Commentary on Political Economy

Tuesday 7 June 2022

 

FOUNDATIONS OF A NOVEL CRITIQUE OF CAPITALISM

The task of the capitalist is to accumulate capital, which can be done only through “the theft of labour time” from the worker which, in turn, can be achieved only through the forced separation (Trennung) of the worker from his entitlement to the means of production and to the product. But the separation of the worker from his objectified labour – this alienation in the double sense, of the worker from his work, and of the worker’s product by the capitalist – leads to the intensification and homogenization of the labour process to the point where there can be an “exact calculation” of the labour time and therefore of the value produced for the capitalist. When generalized to most social interactions, this alienation leads to the widespread mis-perception of living labour as a temporal experience into labour power as a spatialized quantifiable entity.

This is the reification that Lukacs denounces: it is this universal distancing of human beings in the objectification of their living activity, in their work, from the process and the product of their work – this reduction of concrete labour to abstract labour removes the activity of the worker to mere contemplation, to his abstraction (separation and removal) from his living activity. Deprived of this intimate connection with the object of their living labour, human beings are drawn, are encircled by and imprisoned within their “subjectivity” whereby the “object” is not only separated from them in a sensuous dimension, but also it becomes utterly in-com-prehensible, un-graspable by them as a separate reality “standing against” them. The tragedy of Western philosophy is encompassed by and encapsulated within this simple and devastating insight. The ubiquitous transcendentalism and idealism of Western philosophy – its fatidic chorismos - from Plato to Kant is all here. For Lukacs, it is the separation of human living labour, living activity, from the object of this activity that is the real historical source of the “dilemma…of bourgeois rationalism”:

This dilemma can be seen most clearly in the strange significance for Kant’s system of his concept of the thing-in-itself…[According to Kant] “the sensuous faculty of intuition…is in reality only a receptive quality…The non-sensuous cause of these ideas [received by intuition] is wholly unknown to us and we are therefore unable to intuit it as an object”…[Thus, t]here is, firstly, the problem of matter…and there is secondly the problem of totality and the ultimate substance of knowledge…(p.115)

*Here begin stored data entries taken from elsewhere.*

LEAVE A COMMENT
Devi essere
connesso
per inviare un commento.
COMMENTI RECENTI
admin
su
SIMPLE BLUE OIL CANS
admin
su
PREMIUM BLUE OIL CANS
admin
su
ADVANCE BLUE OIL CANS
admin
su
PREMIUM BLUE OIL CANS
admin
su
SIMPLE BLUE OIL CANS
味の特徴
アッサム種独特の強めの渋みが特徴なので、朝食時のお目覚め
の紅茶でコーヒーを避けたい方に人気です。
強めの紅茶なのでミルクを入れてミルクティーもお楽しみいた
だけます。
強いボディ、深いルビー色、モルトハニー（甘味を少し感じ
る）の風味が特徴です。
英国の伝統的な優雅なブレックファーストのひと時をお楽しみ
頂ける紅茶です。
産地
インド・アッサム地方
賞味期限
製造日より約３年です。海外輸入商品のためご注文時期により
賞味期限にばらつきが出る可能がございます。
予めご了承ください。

If, indeed, the object of our knowledge is impenetrable and inscrutable – if it is a qualitas occulta (Schopenhauer), a thing in itself, incapable of being known to us except as mere appearance – then it is clear that “we”, the Subject, will never be able to reconcile rationally these appearances in a “totality” that can unify the various branches of science as “substantial knowledge”, as properly-called science rather than mere opinion or empeiria (empiricism). Through this “separation” of human intuition from the real source of the ideas that constitute our knowledge, Kant makes human knowledge entirely static or “immediate”, and thereby also stultifies its undeniably historical-metabolic character born of the real human interaction with the “object”, with the life-world.

We know that in the Critique of Pure Reason it is emphatically denied that [questions concerning the totality of knowledge] can be answered… [and Kant even suggests in the Transcendental Dialectic that] they are falsely put, and [seeks] to eliminate them from science. (p.115)

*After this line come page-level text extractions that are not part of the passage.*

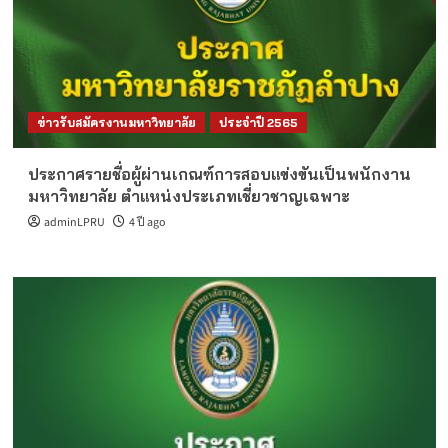
ข่าวรับสมัครงานมหาวิทยาลัย
ประจำปี 2565
ประกาศรายชื่อผู้ผ่านเกณฑ์การสอบแข่งขันเป็นพนักงาน
มหาวิทยาลัย ตำแหน่งประเภทเชี่ยวชาญเฉพาะ
adminLPRU
4 ปี ago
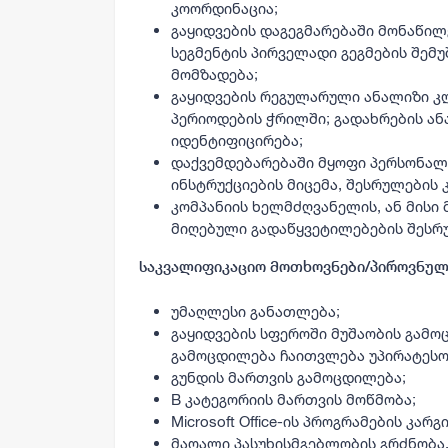
კოორდინაცია;
გაყიდვების დაგეგმარებაში მონაწი
სეგმენტის პირველადი გეგმების შემ
მომზადება;
გაყიდვების რეგულარული ანალიზი კ
პერიოდების ჭრილში; გადახრების ან
იდენტიფიცირება;
დაქვემდებარებაში მყოფი პერსონალი
ინსტრუქციების მიცემა, შესრულების
კომპანიის ხელმძღვანელის, ან მისი
მიღებული გადაწყვეტილებების შესრ
საკვალიფიკაციო მოთხოვნები/პიროვნული
უმაღლესი განათლება;
გაყიდვების სფეროში მუშაობის გამო
გამოცდილება ჩაითვლება უპირატესო
გუნდის მართვის გამოცდილება;
B კატეგორიის მართვის მოწმობა;
Microsoft Office-ის პროგრამების კარგ
მაღალი პასუხისმგებლობის გრძნობა,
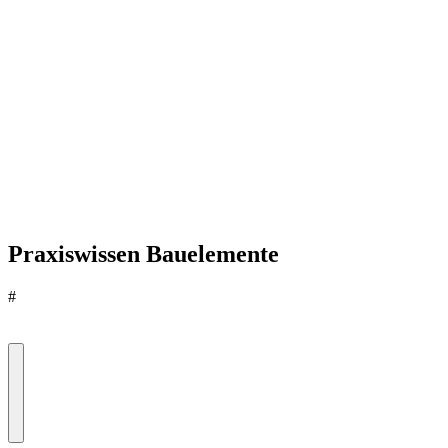
Praxiswissen Bauelemente
#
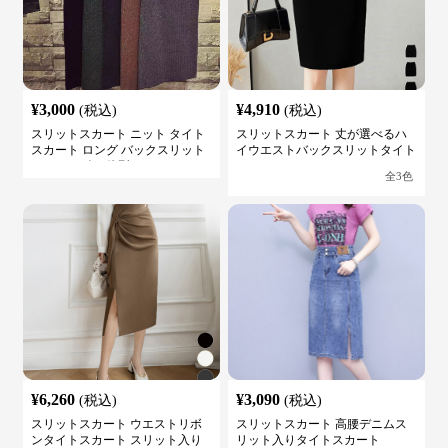
¥
3,000
¥
4,910
(税込)
(税込)
スリットスカート ニット タイト
スリットスカート 丈が選べるハ
スカート ロング バックスリット
イウエストバックスリットタイト
ウエストゴム 体型カバー
スカート
全
3
色
¥
6,260
¥
3,090
(税込)
(税込)
スリットスカート ウエストリボ
スリットスカート 高腰デニムス
ンタイトスカート スリット入り
リット入りタイトスカート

It is this transcendental schism in human knowledge between purely subjective human science and the absolute knowledge that only the penetration of the thing-in-itself could afford us that led to Schopenhauer’s trenchant critique of the separation between thing-in-itself and “mere appearances”. Schopenhauer demolishes Kant’s crucial distinction of the two, of noumena and phenomena, by pitilessly exposing the futility of the “thing-in-itself”. If indeed such a “thing” existed, the very fact that it is wholly unknowable and imperceptible to us means that it is utterly redundant! In reality, given that human knowledge is necessarily based entirely on “mere appearances”, then there is no need to distinguish these “appearances” – which Schopenhauer calls now “representations” (Vorstellungen) -from the entirety of our “reality”! It is the appearances – the representations -, not the unknowable “Thing”, that are our reality! Full stop! In other words, there is no separation between Subject and Object because human beings are the Subject-Object of the world. Clear is the debt, then, that Lukacs’s critique of “the antinomies of bourgeois thought” - which he exemplifies with Kant’s idealism – owes to the author of The World as Will and Representation. Even more important, Lukacs inherited from Schopenhauer the notion of “individual subject-object of history” which, to his mind, was embodied by the proletariat as the true carrier (Trager) of that historical Marxian-Hegelian Totalitat that alone could ultimately lead to the abolition of the Trennung – of the separation of living labour from its object – and to the abolition of alienation and reification and therefore to the complete emancipation of humanity.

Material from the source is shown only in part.